かがみも一緒に来た、なんて微塵も思っていない。
それは、かがみがそれを匂わせる発言を一切していないので、
気づきようがないのだが。
   「!…ううん!別になにも…!」
   こなたは思った。
かがみは、この夢から目を覚まさせるために、
現実から送られてきた使者だと。
アニメでも、夢オチは必ず
「お~い、起きろ~?」
みたいな事を、母親とか妹とかに言われて、
現実へ帰るのがほとんどだからだ。
だけど、その言葉を受け入れるまでは、
夢を見続けられるというのも、また定番だ。
   「か、かがみ…!私、ちょっと用事があるから
先帰るね!ごめん!」
   「!?…ち、ちょっと…!こなた!?」
   こなたにとって、かがみは現実の象徴である。
この夢のような世界を終わらせる、目覚まし時計なのだ。
勿論、本当にそんな理由でかがみから逃げたわけではないが、
こなたはまだ、この世界で夢の続きを見ていたいから、
少しでも現実に帰りそうな出来事は避けたかったのだ。
   「何か気づいてないか・・・って。
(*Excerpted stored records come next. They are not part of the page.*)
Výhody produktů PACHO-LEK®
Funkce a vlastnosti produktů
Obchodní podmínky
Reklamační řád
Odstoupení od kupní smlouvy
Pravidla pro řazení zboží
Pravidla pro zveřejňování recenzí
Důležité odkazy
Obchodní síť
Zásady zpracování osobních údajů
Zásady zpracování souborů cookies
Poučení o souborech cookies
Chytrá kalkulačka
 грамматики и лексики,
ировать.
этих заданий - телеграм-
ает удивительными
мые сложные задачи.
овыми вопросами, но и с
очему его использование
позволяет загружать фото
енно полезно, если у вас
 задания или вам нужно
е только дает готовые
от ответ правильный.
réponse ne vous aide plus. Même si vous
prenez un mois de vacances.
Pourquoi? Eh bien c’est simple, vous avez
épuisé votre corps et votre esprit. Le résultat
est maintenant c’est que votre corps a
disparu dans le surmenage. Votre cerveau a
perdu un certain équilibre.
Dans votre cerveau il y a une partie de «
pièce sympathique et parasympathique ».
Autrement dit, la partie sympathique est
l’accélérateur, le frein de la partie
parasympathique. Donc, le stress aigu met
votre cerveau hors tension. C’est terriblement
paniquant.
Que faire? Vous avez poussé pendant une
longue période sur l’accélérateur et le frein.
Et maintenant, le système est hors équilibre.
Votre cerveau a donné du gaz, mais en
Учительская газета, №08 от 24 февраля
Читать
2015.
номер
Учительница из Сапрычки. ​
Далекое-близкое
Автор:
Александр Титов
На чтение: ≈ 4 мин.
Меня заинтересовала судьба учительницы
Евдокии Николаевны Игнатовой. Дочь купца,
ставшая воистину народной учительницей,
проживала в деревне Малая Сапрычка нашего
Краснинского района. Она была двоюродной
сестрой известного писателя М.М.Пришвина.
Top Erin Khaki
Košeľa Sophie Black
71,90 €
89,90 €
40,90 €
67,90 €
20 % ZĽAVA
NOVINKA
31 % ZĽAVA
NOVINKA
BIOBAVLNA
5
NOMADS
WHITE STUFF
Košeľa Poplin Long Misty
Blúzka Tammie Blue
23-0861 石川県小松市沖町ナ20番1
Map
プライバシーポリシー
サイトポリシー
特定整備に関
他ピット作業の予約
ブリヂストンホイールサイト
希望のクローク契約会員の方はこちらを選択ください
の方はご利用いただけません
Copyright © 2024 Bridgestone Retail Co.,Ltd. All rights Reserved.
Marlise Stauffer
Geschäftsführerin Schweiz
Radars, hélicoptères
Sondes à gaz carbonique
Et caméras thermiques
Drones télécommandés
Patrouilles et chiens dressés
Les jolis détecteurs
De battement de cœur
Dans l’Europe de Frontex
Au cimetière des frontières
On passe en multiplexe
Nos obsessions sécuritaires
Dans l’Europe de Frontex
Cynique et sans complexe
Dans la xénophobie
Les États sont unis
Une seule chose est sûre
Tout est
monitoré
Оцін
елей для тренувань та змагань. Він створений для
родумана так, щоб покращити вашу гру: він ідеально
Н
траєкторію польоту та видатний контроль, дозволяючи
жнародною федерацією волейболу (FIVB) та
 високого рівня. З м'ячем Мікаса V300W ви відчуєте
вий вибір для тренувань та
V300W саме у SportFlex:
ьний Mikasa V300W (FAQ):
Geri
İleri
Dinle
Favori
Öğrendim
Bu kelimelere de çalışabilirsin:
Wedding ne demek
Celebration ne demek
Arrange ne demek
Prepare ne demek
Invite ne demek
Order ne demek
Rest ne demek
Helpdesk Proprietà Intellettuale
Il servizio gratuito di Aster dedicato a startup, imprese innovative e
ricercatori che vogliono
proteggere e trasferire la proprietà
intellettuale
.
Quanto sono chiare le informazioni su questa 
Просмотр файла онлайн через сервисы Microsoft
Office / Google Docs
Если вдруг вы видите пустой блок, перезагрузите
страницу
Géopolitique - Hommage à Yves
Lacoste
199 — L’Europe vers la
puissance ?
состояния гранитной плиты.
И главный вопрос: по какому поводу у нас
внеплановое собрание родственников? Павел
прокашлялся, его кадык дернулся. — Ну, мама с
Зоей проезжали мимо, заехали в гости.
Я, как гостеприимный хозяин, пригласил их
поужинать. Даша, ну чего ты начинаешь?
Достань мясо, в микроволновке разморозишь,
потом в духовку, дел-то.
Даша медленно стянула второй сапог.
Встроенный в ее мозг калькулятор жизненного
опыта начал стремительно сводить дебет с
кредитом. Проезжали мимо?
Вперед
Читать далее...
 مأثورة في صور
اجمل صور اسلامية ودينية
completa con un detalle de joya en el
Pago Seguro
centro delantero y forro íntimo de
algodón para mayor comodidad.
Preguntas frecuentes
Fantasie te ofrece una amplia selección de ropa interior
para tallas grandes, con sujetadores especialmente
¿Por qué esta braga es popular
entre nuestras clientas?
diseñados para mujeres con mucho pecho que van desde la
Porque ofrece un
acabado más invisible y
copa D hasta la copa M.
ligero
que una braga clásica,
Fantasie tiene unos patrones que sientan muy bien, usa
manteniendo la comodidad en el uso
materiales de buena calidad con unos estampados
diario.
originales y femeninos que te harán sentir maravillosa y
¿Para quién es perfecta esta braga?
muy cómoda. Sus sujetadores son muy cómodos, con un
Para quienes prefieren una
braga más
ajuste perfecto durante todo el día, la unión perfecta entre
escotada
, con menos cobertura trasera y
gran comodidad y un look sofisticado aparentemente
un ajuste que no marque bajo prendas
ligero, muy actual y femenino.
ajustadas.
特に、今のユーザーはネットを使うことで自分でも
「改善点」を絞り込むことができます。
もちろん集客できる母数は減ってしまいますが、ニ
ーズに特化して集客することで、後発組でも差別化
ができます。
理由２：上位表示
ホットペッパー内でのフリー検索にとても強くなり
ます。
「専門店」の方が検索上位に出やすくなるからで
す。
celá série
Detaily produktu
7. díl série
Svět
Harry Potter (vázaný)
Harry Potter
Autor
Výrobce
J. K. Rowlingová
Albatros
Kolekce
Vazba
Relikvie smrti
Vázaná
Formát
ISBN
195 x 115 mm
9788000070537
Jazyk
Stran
うんって答えたら…きっと…」
   『(空想)そんなわけないでしょ?いい加減目を覚ませ!っていうか、起きろ~!』
   …となるに違いない。
あまりに簡単に想像できたから、避けてしまった。
この夢が、もしあまり先がないのなら、今のうちにもっともっと堪能して、
思い出を増やしておきたい。
起きたら、忘れる前にノートに全部メモって、
後から幸せに浸れるように。
その幸せを堪能するために、こなたは再びハルヒを探す事にした。